The Yancoal Australia Ltd (ASX: YAL) share price is down 24.7% in 2019 – I think it's time to buy.
Background on Yancoal
Yancoal is a coal miner with operations in New South Wales, Queensland and Western Australia. It has a market capitalisation of $3.84 billion.
Why I think it's a buy
Yancoal has a price-to-earnings (P/E) ratio of just 4.45x. This is a significant discount to the ASX200, which has a P/E ratio of 19.24x at the time of writing. The reason why Yancoal trades at such a discount is relatively simple – coal prices have dropped recently. However, Yancoal has maintained healthy earnings and is ready to increase production in response to higher coal prices if there is any improvement.
Yancoal offers a grossed-up dividend of 6.3%, which comes unfranked. This is a solid return in an environment with interest rates of just 1%. In the company's recent interim result, its management outlined a plan to maintain a pay out ratio of 50% of earnings in 2019. This suggests that its management are eager to return profits to shareholders.
The company trades on a price-to-book ratio of 0.66. This is very low and suggests that good value is offered at the current share price. Additionally, the company posted a return on equity of 14.1% in 2018. This suggests that if Yancoal can maintain earnings, it offers huge potential returns to shareholders.
Another point that Yancoal can boast is quality. As pointed out by its management, Yancoal produces high energy thermal coal that has a much higher energy content than coal from other countries, and management are confident the company can maintain a high level of demand for its coal and relatively good prices.

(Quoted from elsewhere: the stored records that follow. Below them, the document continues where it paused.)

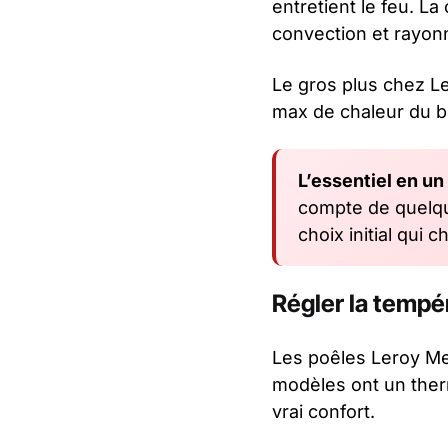
entretient le feu. La
convection et rayo
Le gros plus chez Le
max de chaleur du bo
L’essentiel en un
compte de quelque
choix initial qui c
Régler la tempé
Les poêles Leroy Me
modèles ont un ther
vrai confort.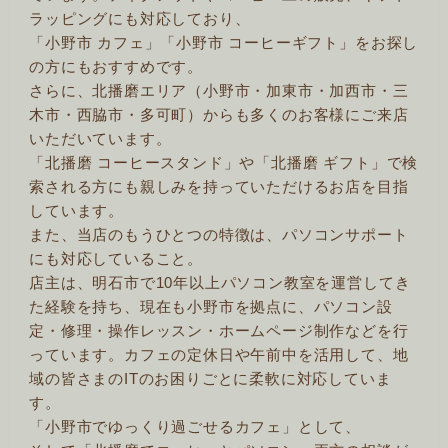
ラッピングにも対応しており、
「小野市 カフェ」「小野市 コーヒーギフト」をお探し
の方にもおすすめです。
さらに、北播磨エリア（小野市・加東市・加西市・三
木市・西脇市・多可町）からも多くのお客様にご来店
いただいています。
「北播磨 コーヒースタンド」や「北播磨 ギフト」で検
索される方にも親しみを持っていただけるお店を目指
しています。
また、当店のもうひとつの特徴は、パソコンサポート
にも対応していること。
店主は、明石市で10年以上パソコン教室を運営してき
た経験を持ち、現在も小野市を拠点に、パソコン設
定・修理・操作レッスン・ホームページ制作などを行
っています。カフェの定休日や午前中を活用して、地
域の皆さまのITのお困りごとに柔軟に対応していま
す。
「小野市でゆっくり過ごせるカフェ」として、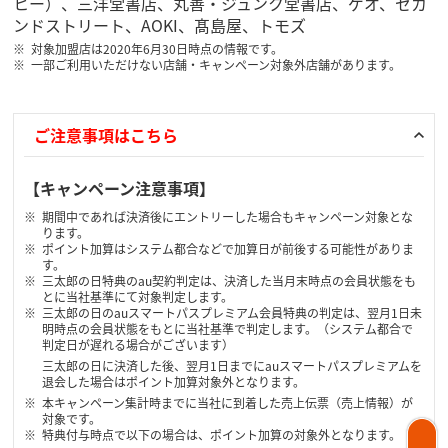
ヒー）、三洋堂書店、丸善・ジュンク堂書店、ゲオ、セカ
ンドストリート、AOKI、髙島屋、トモズ
対象加盟店は2020年6月30日時点の情報です。
一部ご利用いただけない店舗・キャンペーン対象外店舗があります。
ご注意事項はこちら
【キャンペーン注意事項】
期間中であれば決済後にエントリーした場合もキャンペーン対象とな
ります。
ポイント加算はシステム都合などで加算日が前後する可能性がありま
す。
三太郎の日特典のau契約判定は、決済した当月末時点の会員状態をも
とに当社基準にて対象判定します。
三太郎の日のauスマートパスプレミアム会員特典の判定は、翌月1日未
明時点の会員状態をもとに当社基準で判定します。（システム都合で
判定日が遅れる場合がございます）
三太郎の日に決済した後、翌月1日までにauスマートパスプレミアムを
退会した場合はポイント加算対象外となります。
本キャンペーン集計時までに当社に到着した売上伝票（売上情報）が
対象です。
特典付与時点で以下の場合は、ポイント加算の対象外となります。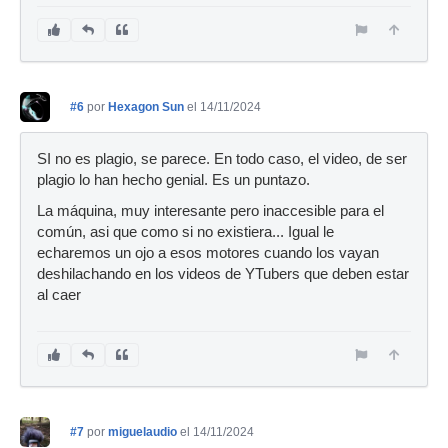
#6
por
Hexagon Sun
el 14/11/2024
SI no es plagio, se parece. En todo caso, el video, de ser
plagio lo han hecho genial. Es un puntazo.
La máquina, muy interesante pero inaccesible para el
común, asi que como si no existiera... Igual le
echaremos un ojo a esos motores cuando los vayan
deshilachando en los videos de YTubers que deben estar
al caer
#7
por
miguelaudio
el 14/11/2024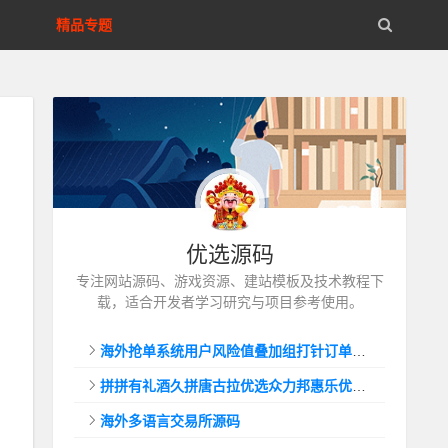
精品专题
优选源码
专注网站源码、游戏资源、建站模板及技术教程下
载，适合开发者学习研究与项目参考使用。
海外抢单系统用户风险值叠加组打针订单自动匹配系统
拼拼有礼酒久拼唐古拉优选众力邦惠乐优选养猪拼购拼团返利系统
海外多语言交易所源码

Yancoal does come with some risk, with a debt-to-equity ratio of 70.7%. However, its management have already started to reduce this debt and net debt is down by over $1 billion since 2018. Additionally, net debt after considering the liquid assets of the company is much more comfortable, with net debt to equity at 50%.
Foolish takeaway
Yancoal trades at a very low P/E ratio and a low price to book ratio. While the company carries some debt and coal prices have been down recently, it offers great value. I think it's a buy.